[Work order] Copy each line of the records below, from the first through the one that contains "Условия участия", exactly as written.

(Page-level text extractions)

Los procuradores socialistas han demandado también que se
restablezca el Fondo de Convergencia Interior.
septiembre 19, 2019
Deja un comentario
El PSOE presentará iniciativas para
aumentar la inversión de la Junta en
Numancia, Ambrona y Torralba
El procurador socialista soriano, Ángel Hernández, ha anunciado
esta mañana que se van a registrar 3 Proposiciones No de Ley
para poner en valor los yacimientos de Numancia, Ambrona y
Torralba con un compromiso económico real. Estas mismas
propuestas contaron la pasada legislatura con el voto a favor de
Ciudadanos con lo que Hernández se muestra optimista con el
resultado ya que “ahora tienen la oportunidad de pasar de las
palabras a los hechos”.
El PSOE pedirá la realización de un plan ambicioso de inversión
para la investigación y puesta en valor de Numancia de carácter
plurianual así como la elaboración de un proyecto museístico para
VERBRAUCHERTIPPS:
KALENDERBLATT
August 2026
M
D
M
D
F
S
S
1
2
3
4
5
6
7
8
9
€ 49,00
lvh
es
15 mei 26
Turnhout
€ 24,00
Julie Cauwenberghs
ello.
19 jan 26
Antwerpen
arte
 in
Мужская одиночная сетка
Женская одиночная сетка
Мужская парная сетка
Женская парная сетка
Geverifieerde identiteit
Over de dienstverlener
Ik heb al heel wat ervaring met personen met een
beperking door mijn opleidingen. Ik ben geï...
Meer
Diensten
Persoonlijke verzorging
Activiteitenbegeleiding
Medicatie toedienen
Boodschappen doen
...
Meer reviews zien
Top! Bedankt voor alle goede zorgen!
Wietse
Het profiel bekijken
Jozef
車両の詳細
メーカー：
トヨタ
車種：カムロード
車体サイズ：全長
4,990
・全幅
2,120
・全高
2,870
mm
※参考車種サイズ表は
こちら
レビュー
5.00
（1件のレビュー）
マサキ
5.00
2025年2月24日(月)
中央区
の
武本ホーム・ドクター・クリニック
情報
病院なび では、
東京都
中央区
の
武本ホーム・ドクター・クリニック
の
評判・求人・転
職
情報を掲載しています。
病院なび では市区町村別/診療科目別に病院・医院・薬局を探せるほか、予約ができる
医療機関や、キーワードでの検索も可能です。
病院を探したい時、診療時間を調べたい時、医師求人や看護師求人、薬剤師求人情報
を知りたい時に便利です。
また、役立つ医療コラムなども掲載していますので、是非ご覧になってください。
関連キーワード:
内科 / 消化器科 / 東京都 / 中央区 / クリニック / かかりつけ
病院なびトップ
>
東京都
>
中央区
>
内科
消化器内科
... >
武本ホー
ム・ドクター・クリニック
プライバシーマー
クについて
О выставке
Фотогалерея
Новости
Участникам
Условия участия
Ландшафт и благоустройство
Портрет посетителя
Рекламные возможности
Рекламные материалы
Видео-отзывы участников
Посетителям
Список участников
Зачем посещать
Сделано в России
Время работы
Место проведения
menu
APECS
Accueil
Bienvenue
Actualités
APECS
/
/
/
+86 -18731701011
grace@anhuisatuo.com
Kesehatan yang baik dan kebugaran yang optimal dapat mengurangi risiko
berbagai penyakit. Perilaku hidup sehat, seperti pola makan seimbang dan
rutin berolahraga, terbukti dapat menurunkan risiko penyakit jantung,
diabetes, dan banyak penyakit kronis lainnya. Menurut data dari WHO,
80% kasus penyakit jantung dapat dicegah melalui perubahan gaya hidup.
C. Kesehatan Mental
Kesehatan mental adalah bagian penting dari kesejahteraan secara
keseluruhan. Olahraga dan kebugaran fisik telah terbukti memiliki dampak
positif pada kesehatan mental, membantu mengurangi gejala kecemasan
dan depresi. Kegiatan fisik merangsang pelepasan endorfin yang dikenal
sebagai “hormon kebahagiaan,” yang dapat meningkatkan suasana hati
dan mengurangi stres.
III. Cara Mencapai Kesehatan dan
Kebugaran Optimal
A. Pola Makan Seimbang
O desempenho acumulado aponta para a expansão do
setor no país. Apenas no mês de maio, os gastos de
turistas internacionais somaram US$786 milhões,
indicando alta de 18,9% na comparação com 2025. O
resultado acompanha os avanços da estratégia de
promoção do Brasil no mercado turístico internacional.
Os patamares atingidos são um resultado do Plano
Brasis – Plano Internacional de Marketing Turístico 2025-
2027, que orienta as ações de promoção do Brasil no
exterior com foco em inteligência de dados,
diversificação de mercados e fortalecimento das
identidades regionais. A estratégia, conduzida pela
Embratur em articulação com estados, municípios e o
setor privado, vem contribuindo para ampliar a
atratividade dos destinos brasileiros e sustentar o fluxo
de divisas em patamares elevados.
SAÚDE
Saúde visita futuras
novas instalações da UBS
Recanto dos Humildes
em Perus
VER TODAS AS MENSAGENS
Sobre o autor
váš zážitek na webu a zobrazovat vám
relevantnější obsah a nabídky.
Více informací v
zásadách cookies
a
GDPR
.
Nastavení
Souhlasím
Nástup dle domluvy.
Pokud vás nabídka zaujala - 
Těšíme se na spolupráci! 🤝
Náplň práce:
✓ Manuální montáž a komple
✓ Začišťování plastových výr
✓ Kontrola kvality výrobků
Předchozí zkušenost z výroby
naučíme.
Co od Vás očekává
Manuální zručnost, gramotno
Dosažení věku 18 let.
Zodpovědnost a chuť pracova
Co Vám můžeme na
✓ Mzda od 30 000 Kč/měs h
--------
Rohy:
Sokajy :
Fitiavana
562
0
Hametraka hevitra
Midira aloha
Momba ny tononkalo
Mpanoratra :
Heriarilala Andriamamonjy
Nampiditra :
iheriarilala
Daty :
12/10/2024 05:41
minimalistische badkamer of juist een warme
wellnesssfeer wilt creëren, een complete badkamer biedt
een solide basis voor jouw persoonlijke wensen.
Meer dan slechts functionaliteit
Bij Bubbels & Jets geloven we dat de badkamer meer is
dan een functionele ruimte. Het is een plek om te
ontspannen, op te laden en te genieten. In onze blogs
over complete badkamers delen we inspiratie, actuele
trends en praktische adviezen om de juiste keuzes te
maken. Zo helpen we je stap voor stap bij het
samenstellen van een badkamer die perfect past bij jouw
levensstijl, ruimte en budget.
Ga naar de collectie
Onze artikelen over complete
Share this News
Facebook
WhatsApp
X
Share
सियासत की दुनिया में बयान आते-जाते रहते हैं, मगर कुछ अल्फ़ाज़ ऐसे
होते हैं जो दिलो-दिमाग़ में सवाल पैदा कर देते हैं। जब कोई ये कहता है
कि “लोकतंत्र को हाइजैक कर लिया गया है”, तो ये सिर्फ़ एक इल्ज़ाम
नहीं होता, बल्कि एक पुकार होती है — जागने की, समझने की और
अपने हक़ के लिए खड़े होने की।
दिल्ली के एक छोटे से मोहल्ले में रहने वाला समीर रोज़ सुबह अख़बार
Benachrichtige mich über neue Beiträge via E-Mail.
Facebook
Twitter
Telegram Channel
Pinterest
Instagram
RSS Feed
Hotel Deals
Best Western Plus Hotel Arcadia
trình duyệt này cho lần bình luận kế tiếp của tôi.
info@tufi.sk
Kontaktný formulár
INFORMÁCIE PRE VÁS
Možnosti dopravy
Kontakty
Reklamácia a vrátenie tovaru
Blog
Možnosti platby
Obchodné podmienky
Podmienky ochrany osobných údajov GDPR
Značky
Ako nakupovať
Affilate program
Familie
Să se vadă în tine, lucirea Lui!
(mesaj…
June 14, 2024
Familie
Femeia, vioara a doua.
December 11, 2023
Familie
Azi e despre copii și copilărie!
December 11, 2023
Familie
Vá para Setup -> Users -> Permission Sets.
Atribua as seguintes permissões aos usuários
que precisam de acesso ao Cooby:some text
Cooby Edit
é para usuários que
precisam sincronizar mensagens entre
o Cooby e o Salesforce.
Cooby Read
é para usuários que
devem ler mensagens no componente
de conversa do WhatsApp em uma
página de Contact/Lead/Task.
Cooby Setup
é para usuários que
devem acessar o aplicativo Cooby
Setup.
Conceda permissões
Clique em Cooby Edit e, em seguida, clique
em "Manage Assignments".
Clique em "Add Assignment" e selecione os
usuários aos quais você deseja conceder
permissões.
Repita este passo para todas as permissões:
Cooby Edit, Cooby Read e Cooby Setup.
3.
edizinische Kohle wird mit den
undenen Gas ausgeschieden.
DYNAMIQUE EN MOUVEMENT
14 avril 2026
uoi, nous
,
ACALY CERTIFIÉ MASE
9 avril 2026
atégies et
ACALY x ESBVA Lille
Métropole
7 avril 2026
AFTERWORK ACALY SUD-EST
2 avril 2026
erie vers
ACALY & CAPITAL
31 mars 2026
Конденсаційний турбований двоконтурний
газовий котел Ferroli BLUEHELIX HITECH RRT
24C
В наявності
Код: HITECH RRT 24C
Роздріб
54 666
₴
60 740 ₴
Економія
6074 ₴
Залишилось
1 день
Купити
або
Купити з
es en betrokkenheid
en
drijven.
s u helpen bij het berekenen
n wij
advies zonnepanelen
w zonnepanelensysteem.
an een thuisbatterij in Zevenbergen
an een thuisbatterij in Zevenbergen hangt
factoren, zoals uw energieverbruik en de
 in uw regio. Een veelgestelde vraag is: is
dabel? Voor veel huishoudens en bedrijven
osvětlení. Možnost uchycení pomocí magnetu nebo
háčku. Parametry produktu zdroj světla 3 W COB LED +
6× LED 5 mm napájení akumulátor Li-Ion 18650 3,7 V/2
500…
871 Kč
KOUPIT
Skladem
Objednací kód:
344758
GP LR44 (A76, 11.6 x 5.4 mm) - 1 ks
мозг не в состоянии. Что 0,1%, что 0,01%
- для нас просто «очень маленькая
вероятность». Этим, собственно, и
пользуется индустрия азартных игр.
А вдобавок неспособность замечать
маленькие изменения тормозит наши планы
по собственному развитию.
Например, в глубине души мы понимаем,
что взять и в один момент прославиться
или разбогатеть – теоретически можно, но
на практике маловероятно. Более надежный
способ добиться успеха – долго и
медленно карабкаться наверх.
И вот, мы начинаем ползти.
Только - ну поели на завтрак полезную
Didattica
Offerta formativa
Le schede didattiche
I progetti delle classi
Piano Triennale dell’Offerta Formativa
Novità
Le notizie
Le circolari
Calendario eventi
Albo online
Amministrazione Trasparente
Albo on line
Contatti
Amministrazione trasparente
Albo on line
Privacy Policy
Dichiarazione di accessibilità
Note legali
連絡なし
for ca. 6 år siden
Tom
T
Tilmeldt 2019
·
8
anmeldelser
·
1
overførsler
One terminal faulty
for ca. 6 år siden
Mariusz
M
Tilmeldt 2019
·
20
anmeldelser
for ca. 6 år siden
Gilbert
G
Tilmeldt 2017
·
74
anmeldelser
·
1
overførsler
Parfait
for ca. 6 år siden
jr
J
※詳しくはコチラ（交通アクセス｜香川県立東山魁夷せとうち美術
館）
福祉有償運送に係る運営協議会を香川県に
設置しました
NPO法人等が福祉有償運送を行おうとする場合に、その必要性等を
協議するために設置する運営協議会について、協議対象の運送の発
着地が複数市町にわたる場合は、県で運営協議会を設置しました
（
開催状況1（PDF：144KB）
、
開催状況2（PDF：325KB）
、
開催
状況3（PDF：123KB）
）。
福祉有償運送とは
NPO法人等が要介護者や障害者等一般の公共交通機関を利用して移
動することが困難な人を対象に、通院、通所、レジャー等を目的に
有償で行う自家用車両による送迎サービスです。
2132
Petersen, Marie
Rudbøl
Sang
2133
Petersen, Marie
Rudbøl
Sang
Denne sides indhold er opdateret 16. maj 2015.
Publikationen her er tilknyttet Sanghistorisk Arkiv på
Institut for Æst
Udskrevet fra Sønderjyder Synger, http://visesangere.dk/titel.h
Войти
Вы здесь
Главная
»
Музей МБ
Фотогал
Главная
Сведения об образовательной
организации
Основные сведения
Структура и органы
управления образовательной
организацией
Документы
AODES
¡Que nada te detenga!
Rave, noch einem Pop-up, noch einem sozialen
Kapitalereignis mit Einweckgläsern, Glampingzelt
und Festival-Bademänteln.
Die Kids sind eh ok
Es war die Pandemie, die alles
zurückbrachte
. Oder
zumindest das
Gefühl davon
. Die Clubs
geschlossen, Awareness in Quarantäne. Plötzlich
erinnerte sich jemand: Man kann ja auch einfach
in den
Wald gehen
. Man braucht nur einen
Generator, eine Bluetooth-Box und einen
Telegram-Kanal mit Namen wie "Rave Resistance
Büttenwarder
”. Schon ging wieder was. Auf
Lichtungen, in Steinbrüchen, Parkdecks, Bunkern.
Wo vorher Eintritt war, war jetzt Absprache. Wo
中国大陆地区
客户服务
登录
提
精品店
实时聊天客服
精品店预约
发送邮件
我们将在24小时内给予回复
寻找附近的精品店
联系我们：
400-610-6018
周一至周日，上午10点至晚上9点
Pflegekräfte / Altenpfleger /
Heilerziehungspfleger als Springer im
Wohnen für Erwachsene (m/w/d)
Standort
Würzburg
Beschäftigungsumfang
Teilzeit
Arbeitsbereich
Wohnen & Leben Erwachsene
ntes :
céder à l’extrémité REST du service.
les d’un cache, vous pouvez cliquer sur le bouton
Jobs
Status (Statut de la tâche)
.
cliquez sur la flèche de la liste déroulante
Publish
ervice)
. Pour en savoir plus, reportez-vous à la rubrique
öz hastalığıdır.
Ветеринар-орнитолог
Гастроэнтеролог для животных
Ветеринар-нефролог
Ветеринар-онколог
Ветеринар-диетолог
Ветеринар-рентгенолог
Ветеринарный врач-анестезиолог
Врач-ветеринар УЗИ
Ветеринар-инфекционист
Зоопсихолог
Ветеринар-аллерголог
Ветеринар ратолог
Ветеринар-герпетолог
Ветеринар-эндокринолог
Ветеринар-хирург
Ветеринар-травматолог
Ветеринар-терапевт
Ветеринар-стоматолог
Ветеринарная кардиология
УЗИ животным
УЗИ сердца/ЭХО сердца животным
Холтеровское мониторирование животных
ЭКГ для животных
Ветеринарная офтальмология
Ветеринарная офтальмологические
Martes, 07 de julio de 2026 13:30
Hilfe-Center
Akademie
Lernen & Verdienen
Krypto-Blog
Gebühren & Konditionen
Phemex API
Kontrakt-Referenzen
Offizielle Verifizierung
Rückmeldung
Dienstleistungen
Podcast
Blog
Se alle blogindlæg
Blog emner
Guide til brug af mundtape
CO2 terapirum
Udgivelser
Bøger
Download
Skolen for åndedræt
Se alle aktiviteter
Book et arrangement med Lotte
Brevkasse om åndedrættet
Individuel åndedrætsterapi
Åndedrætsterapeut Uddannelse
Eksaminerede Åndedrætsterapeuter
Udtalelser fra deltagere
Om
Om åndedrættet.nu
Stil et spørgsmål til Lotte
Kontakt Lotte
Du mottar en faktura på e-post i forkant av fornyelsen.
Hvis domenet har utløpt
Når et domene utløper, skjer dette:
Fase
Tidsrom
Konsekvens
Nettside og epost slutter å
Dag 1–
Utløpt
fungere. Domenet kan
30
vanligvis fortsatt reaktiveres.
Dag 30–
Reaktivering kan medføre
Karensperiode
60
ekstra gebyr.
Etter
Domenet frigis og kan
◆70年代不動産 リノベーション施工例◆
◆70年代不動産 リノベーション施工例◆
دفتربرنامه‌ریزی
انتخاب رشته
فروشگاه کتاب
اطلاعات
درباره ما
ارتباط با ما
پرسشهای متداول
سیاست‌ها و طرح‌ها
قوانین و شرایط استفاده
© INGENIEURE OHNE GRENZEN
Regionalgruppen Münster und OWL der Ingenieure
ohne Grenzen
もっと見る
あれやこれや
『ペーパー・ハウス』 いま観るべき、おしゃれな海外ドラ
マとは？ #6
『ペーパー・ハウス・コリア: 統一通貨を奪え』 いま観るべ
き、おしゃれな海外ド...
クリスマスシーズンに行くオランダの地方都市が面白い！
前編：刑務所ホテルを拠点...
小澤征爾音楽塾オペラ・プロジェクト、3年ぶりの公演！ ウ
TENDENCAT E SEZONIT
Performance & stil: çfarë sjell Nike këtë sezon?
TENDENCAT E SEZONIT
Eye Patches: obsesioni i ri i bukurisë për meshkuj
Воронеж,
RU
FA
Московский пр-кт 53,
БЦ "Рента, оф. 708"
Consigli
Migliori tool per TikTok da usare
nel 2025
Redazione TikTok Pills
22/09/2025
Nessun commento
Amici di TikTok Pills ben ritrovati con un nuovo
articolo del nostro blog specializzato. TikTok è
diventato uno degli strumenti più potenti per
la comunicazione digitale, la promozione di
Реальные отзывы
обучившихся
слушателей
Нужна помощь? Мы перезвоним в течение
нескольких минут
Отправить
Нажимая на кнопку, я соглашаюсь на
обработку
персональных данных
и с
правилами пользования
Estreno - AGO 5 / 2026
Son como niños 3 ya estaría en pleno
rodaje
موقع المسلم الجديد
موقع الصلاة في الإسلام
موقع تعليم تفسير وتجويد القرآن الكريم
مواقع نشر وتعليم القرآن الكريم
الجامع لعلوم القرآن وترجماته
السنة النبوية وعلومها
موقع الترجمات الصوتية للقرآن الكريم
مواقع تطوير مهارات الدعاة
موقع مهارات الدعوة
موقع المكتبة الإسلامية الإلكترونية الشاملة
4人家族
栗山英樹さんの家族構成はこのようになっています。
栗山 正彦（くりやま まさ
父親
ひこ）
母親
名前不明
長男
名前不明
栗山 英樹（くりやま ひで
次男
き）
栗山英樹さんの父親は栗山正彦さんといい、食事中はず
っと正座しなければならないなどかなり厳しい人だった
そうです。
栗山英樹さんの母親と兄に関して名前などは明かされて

[Solution for this exercise]
Los procuradores socialistas han demandado también que se
restablezca el Fondo de Convergencia Interior.
septiembre 19, 2019
Deja un comentario
El PSOE presentará iniciativas para
aumentar la inversión de la Junta en
Numancia, Ambrona y Torralba
El procurador socialista soriano, Ángel Hernández, ha anunciado
esta mañana que se van a registrar 3 Proposiciones No de Ley
para poner en valor los yacimientos de Numancia, Ambrona y
Torralba con un compromiso económico real. Estas mismas
propuestas contaron la pasada legislatura con el voto a favor de
Ciudadanos con lo que Hernández se muestra optimista con el
resultado ya que “ahora tienen la oportunidad de pasar de las
palabras a los hechos”.
El PSOE pedirá la realización de un plan ambicioso de inversión
para la investigación y puesta en valor de Numancia de carácter
plurianual así como la elaboración de un proyecto museístico para
VERBRAUCHERTIPPS:
KALENDERBLATT
August 2026
M
D
M
D
F
S
S
1
2
3
4
5
6
7
8
9
€ 49,00
lvh
es
15 mei 26
Turnhout
€ 24,00
Julie Cauwenberghs
ello.
19 jan 26
Antwerpen
arte
 in
Мужская одиночная сетка
Женская одиночная сетка
Мужская парная сетка
Женская парная сетка
Geverifieerde identiteit
Over de dienstverlener
Ik heb al heel wat ervaring met personen met een
beperking door mijn opleidingen. Ik ben geï...
Meer
Diensten
Persoonlijke verzorging
Activiteitenbegeleiding
Medicatie toedienen
Boodschappen doen
...
Meer reviews zien
Top! Bedankt voor alle goede zorgen!
Wietse
Het profiel bekijken
Jozef
車両の詳細
メーカー：
トヨタ
車種：カムロード
車体サイズ：全長
4,990
・全幅
2,120
・全高
2,870
mm
※参考車種サイズ表は
こちら
レビュー
5.00
（1件のレビュー）
マサキ
5.00
2025年2月24日(月)
中央区
の
武本ホーム・ドクター・クリニック
情報
病院なび では、
東京都
中央区
の
武本ホーム・ドクター・クリニック
の
評判・求人・転
職
情報を掲載しています。
病院なび では市区町村別/診療科目別に病院・医院・薬局を探せるほか、予約ができる
医療機関や、キーワードでの検索も可能です。
病院を探したい時、診療時間を調べたい時、医師求人や看護師求人、薬剤師求人情報
を知りたい時に便利です。
また、役立つ医療コラムなども掲載していますので、是非ご覧になってください。
関連キーワード:
内科 / 消化器科 / 東京都 / 中央区 / クリニック / かかりつけ
病院なびトップ
>
東京都
>
中央区
>
内科
消化器内科
... >
武本ホー
ム・ドクター・クリニック
プライバシーマー
クについて
О выставке
Фотогалерея
Новости
Участникам
Условия участия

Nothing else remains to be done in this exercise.